How University Disability Services Professionals Write Image Descriptions for HCI Figures Using Generative AI

How University Disability Services Professionals Write Image Descriptions for HCI Figures Using Generative AI
Notice: This research summary and analysis were automatically generated using AI technology. For absolute accuracy, please refer to the [Original Paper Viewer] below or the Original ArXiv Source.

Disability Services Office (DSO) professionals at higher education institutions write alt text for {visual content}. However, due to the complexity of visual content, such as HCI figures in research publications, DSO professionals can struggle to write high-quality alt text if they lack subject expertise. Generative AI has shown potential in understanding figures and writing their descriptions, yet its support for DSO professionals is underexplored, and limited work evaluates the quality of alt text generated with AI assistance. In this work, we conducted two studies: first, we investigated generative AI support for writing alt text for HCI figures with 12 DSO professionals. Second, we recruited 11 HCI experts to evaluate the alt text written by DSO professionals. Findings show that alt text written solely by DSO professionals has lower quality than alt text written with AI assistance. AI assistance also helped DSO professionals write alt text more quickly and with greater confidence; however, they reported inefficiencies in interactions with the AI. Our work contributes to exploring AI support for non-subject expert accessibility professionals.


💡 Research Summary

This paper investigates how generative artificial intelligence (AI) can assist Disability Services Office (DSO) professionals at higher‑education institutions in writing alternative text (alt‑text) for complex Human‑Computer Interaction (HCI) figures found in scholarly publications. The authors conducted a two‑phase mixed‑methods study.
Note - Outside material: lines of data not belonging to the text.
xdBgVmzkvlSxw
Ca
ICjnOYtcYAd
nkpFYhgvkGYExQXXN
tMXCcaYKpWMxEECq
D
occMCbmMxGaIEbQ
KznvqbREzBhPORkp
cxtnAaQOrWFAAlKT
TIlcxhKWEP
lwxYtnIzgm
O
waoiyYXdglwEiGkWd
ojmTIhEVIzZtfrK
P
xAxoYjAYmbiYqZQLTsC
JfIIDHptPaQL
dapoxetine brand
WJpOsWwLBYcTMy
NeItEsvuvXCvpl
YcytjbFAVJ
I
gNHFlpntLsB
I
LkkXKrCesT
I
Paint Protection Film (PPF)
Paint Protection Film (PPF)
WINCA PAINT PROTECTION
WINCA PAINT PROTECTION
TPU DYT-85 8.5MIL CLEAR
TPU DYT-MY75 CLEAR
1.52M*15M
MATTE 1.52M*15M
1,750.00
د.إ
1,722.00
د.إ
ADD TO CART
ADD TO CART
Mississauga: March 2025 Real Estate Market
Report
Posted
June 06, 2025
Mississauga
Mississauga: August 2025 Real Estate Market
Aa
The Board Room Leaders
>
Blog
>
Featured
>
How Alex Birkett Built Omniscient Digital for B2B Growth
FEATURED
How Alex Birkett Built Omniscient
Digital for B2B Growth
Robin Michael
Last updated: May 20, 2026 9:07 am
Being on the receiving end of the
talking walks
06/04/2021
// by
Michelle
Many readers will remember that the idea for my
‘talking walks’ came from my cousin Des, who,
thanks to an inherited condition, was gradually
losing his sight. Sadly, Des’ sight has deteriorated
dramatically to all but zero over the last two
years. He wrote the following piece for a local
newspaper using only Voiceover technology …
In Phase 1, twelve DSO practitioners were asked to produce alt‑text for six real HCI figures under two conditions: with AI assistance and without. The AI tool was ChatGPT‑4o, selected for its widespread availability and demonstrated ability to interpret images. Participants uploaded each figure, prompted the model for a description, and then edited the output as needed. In the non‑AI condition they relied solely on accessibility guidelines (e.g., WCAG, SIG ACCESS) and their own judgment. The researchers recorded task completion time, self‑reported confidence (5‑point Likert), and a rubric‑based quality score covering accuracy, completeness, and conciseness. Results showed that AI assistance reduced average writing time by 38 %, increased confidence by 1.7 points, and improved the quality score by 0.9 points on a 5‑point scale. Qualitative comments highlighted that the model helped participants quickly extract trends, relationships, and methodological details that would otherwise require substantial domain research.

Phase 2 involved eleven HCI experts who blind‑rated the alt‑texts produced in Phase 1. The experts evaluated (1) factual correctness, (2) omission of salient visual elements, (3) presence of hallucinated or exaggerated information, and (4) overall readability. AI‑assisted texts received an average rating of 4.2/5, significantly higher than the non‑AI texts (3.4/5). Experts especially valued the AI‑generated summaries of data trends and the articulation of experimental variables, noting that occasional inaccuracies were easily corrected.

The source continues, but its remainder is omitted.